A concept of passive cavity surface–emitting laser is proposed aimed to control the temperature shift of the lasing
wavelength. The device contains an all–semiconductor bottom distributed Bragg reflector (DBR), in which the active
medium is placed, a dielectric resonant cavity and a dielectric top DBR, wherein at least one of the dielectric materials
has a negative temperature coefficient of the refractive index, dn/dT < 0. This is shown to be the case for commonly used
dielectric systems SiO2/TiO2 and SiO2/Ta2O5. Two SiO2/TiO2 resonant structures having a cavity either of SiO2 or TiO2
were deposited on a substrate, their optical power reflectance spectra were measured at various temperatures, and
refractive index temperature coefficients were extracted, dn/dT = 0.0021 K-1 for SiO2 and dn/dT = –0.0092 K-1 for TiO2.
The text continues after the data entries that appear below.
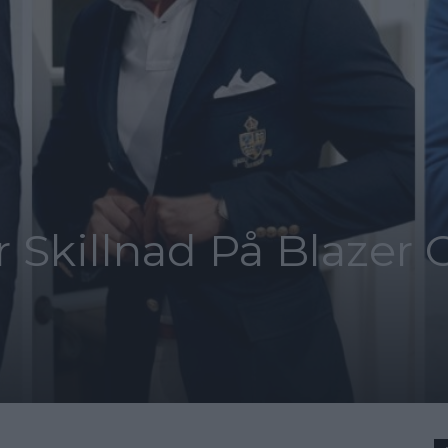
r Skillnad På Blazer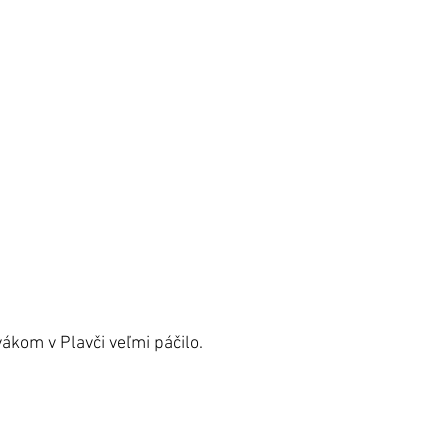
ákom v Plavči veľmi páčilo.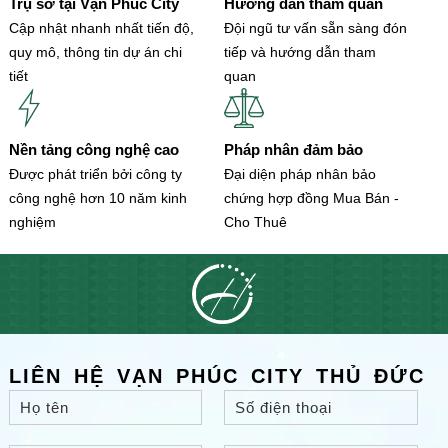
Trụ sở tại Vạn Phúc City
Hướng dẫn tham quan
Cập nhật nhanh nhất tiến độ,
Đội ngũ tư vấn sẵn sàng đón
quy mô, thông tin dự án chi
tiếp và hướng dẫn tham
tiết
quan
Nền tảng công nghệ cao
Pháp nhân đảm bảo
Được phát triển bởi công ty
Đại diện pháp nhân bảo
công nghệ hơn 10 năm kinh
chứng hợp đồng Mua Bán -
nghiệm
Cho Thuê
LIÊN HỆ VẠN PHÚC CITY THỦ ĐỨC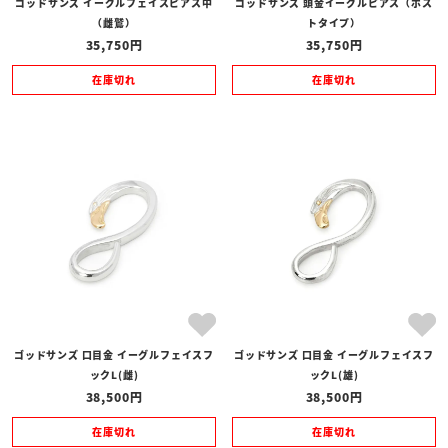
ゴッドサンズ イーグルフェイスピアス中
ゴッドサンズ 頭金イーグルピアス（ポス
（雌鷲）
トタイプ）
35,750
35,750
在庫切れ
在庫切れ
ゴッドサンズ 口目金 イーグルフェイスフ
ゴッドサンズ 口目金 イーグルフェイスフ
ックL(雌)
ックL(雄)
38,500
38,500
在庫切れ
在庫切れ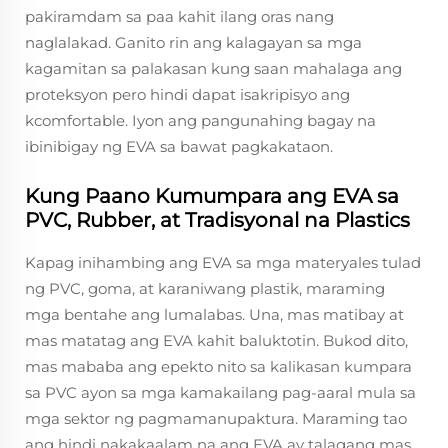
pakiramdam sa paa kahit ilang oras nang
naglalakad. Ganito rin ang kalagayan sa mga
kagamitan sa palakasan kung saan mahalaga ang
proteksyon pero hindi dapat isakripisyo ang
kcomfortable. Iyon ang pangunahing bagay na
ibinibigay ng EVA sa bawat pagkakataon.
Kung Paano Kumumpara ang EVA sa
PVC, Rubber, at Tradisyonal na Plastics
Kapag inihambing ang EVA sa mga materyales tulad
ng PVC, goma, at karaniwang plastik, maraming
mga bentahe ang lumalabas. Una, mas matibay at
mas matatag ang EVA kahit baluktotin. Bukod dito,
mas mababa ang epekto nito sa kalikasan kumpara
sa PVC ayon sa mga kamakailang pag-aaral mula sa
mga sektor ng pagmamanupaktura. Maraming tao
ang hindi nakakaalam na ang EVA ay talagang mas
Using such dielectric materials allows designing passive cavity surface–emitting lasers having on purpose either positive,
or zero, or negative temperature shift of the lasing wavelength dλ/dT. A design for temperature–insensitive lasing
wavelength (dλ/dT = 0) is proposed. Employing devices with temperature–insensitive lasing wavelength in wavelength
division multiplexing systems may allow significant reducing of the spectral separation between transmission channels
and an increase in number of channels for a defined spectral interval enabling low cost energy efficient uncooled devices.